Concerns over rising costs could push hundreds of UK dairy farmers out of business in the next two years, warns the NFU.
The farming union south of the border said a survey of dairy farmers showed 7% of producers believed they are likely to stop producing milk by 2024 – representing a potential exodus of 840 farmers from the industry in the next two years.
The survey also found 93% of dairy farmers were most concerned about prices of feed for the next two years, with 91% concerned about fuel prices, 89% concerned about energy costs, and 88% worried about the cost of fertilisers.
An NFU survey of arable farmers also found a third of growers had made changes to their cropping plans in the last four months, with 90% attributing this to rocketing fertiliser costs.
The survey also found arable farmers were beginning to switch from growing milling wheat for bread to feed wheat for animals.

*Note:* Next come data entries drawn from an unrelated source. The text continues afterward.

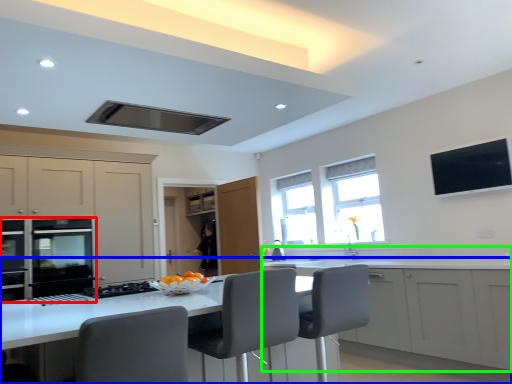 Question: Which object is the farthest from home appliance (highlighted by a red box)? Choose among these: counter (highlighted by a blue box) or cabinetry (highlighted by a green box).

Choices:
 (A) counter
 (B) cabinetry

Answer: (B) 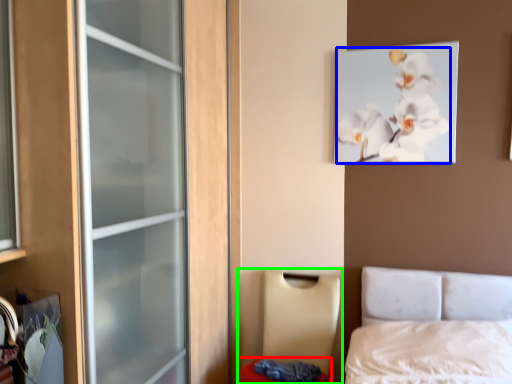 Question: Which is nearer to the mattress (highlighted by a red box)? flower (highlighted by a blue box) or furniture (highlighted by a green box).

Choices:
 (A) flower
 (B) furniture

Answer: (B) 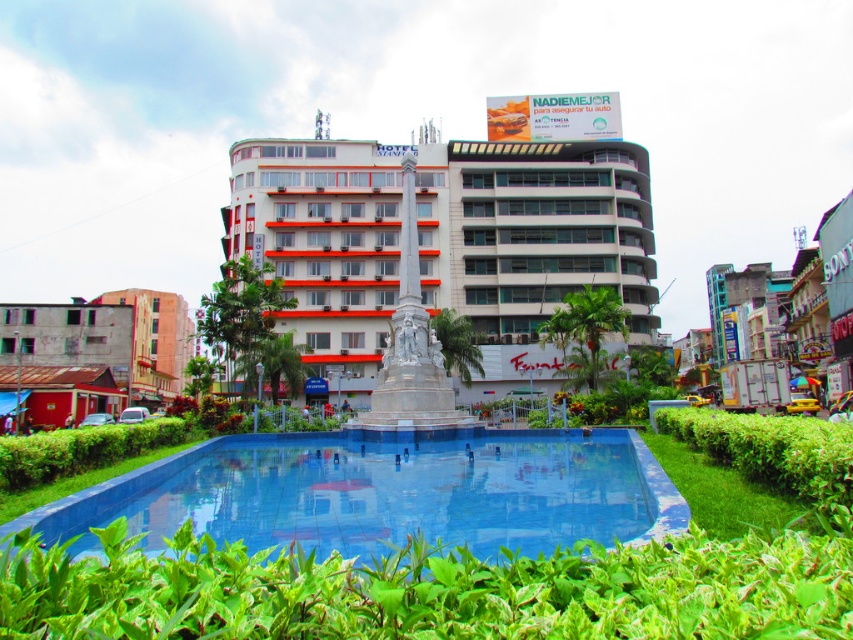 Is white glossy building at center below blue tile pool at center?

No, white glossy building at center is not below blue tile pool at center.

Can you confirm if white glossy building at center is positioned to the left of blue tile pool at center?

No, white glossy building at center is not to the left of blue tile pool at center.

Which is behind, point (276, 161) or point (117, 504)?

The point (276, 161) is behind.

Where is `white glossy building at center`? The image size is (853, 640). white glossy building at center is located at coordinates (444, 243).

From the picture: Does white glossy building at center lie in front of rusty metal building at left?

Yes, it is in front of rusty metal building at left.

In the scene shown: Between white glossy building at center and rusty metal building at left, which one appears on the right side from the viewer's perspective?

white glossy building at center

Is point (310, 198) in front of point (41, 328)?

Yes, it is in front of point (41, 328).

You are a GUI agent. You are given a task and a screenshot of the screen. Output one action in this format:
    pyautogui.click(x=<x>, y=<y>)
    Task: Click on the white glossy building at center
    The height and width of the screenshot is (640, 853).
    Given the screenshot: What is the action you would take?
    pyautogui.click(x=444, y=243)

What do you see at coordinates (383, 493) in the screenshot?
I see `blue tile pool at center` at bounding box center [383, 493].

How distant is blue tile pool at center from rusty metal building at left?

blue tile pool at center is 59.81 meters from rusty metal building at left.

Which is in front, point (419, 468) or point (183, 381)?

Point (419, 468) is more forward.

The height and width of the screenshot is (640, 853). What are the coordinates of `blue tile pool at center` in the screenshot? It's located at (383, 493). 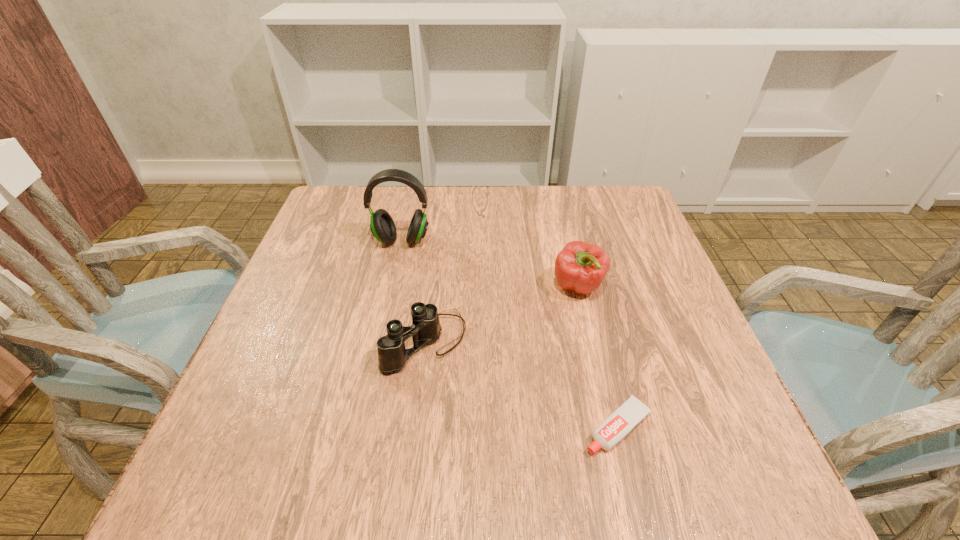 You are a GUI agent. You are given a task and a screenshot of the screen. Output one action in this format:
    pyautogui.click(x=<x>, y=<y>)
    Task: Click on the vacant space located 0.230m on the right of the second nearest object
    
    Given the screenshot: What is the action you would take?
    pyautogui.click(x=581, y=342)

Where is `vacant space situated 0.280m on the back of the nearest object`? The image size is (960, 540). vacant space situated 0.280m on the back of the nearest object is located at coordinates (584, 291).

Locate an element on the screen. The width and height of the screenshot is (960, 540). object that is at the far edge is located at coordinates (382, 226).

I want to click on object that is at the near edge, so click(x=630, y=413).

I want to click on bell pepper situated at the right edge, so click(x=580, y=267).

Identify the location of toothpaste that is at the right edge. The height and width of the screenshot is (540, 960). (630, 413).

Locate an element on the screen. object present at the near right corner is located at coordinates (630, 413).

Identify the location of free spot at the far edge of the desktop. Image resolution: width=960 pixels, height=540 pixels. (557, 207).

Identify the location of vacant region at the near edge of the desktop. The width and height of the screenshot is (960, 540). (367, 470).

In the image, there is a desktop. Identify the location of free space at the left edge. The image size is (960, 540). (285, 354). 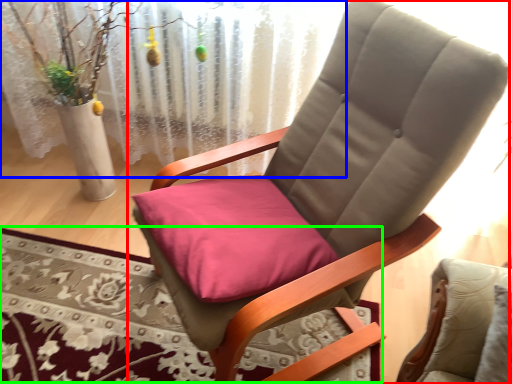 Question: Which object is positioned closest to chair (highlighted by a red box)? Select from curtain (highlighted by a blue box) and mat (highlighted by a green box).

Choices:
 (A) curtain
 (B) mat

Answer: (B) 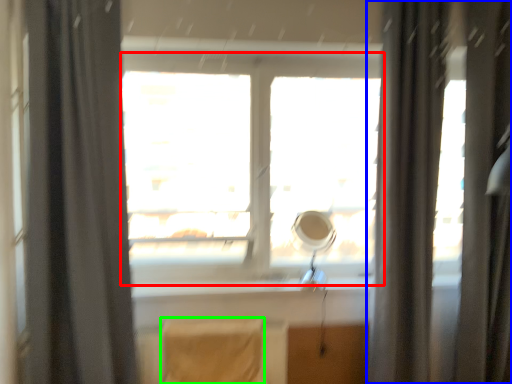 Question: Which is farther away from window (highlighted by a red box)? curtain (highlighted by a blue box) or chair (highlighted by a green box)?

NFU president, Minette Batters, said the survey results showed the impact of rising costs on farmer confidence.
“We have some of the world’s best farmers who are passionate about growing a plentiful supply of food, produced to world-leading standards of animal welfare, environmental protection and sustainability,” said Ms Batters.
“However, costs are rising rapidly on farms across the country and across all sectors.
“It’s already having an impact on the food that we are producing as a nation as well as leading to a crisis of confidence among Britain’s farmers; these survey results clearly set out what we have to lose if nothing is done.”
She called on the UK Government to take action by introducing a statutory duty for Ministers to consider how any new policy will impact on food production.
“Farmers are at the heart of delivering many of the ambitions government holds – whether that is food production, environmental protection, or reaching net zero,” added Ms Batters.
“Farmers are up for the challenge and playing their part in the solution but investment and commitment from government is crucial along this journey, particularly when they are battling costs like never before.”
The NFU survey results come following an NFU Scotland (NFUS) survey which found 92% of Scottish farmers had already altered production plans as a result of rising input costs.
Speaking at the Royal Highland Show last month, NFUS president Martin Kennedy insisted food prices must rise, supermarkets need to “take a reality check”, and governments need to look at the implications of what happens if people stop producing food in Scotland.
Earlier this week, leading agricultural consultancy Andersons blamed rising input costs for agflation being at its highest level in decades.
The company’s latest estimates suggest agflation – a rise in the price of agricultural food products – currently stands at 25.3%.
This compares to general inflation figures of 9.1% as measured by the consumer prices index (CPI) and 8.5% as measured by the CPI food prices index.
Andersons said agflation was likely to remain high for the rest of the year and challenges loomed for arable farmers in 2023 when higher costs and taxation on 2022 profits are likely to stretch working capital requirements.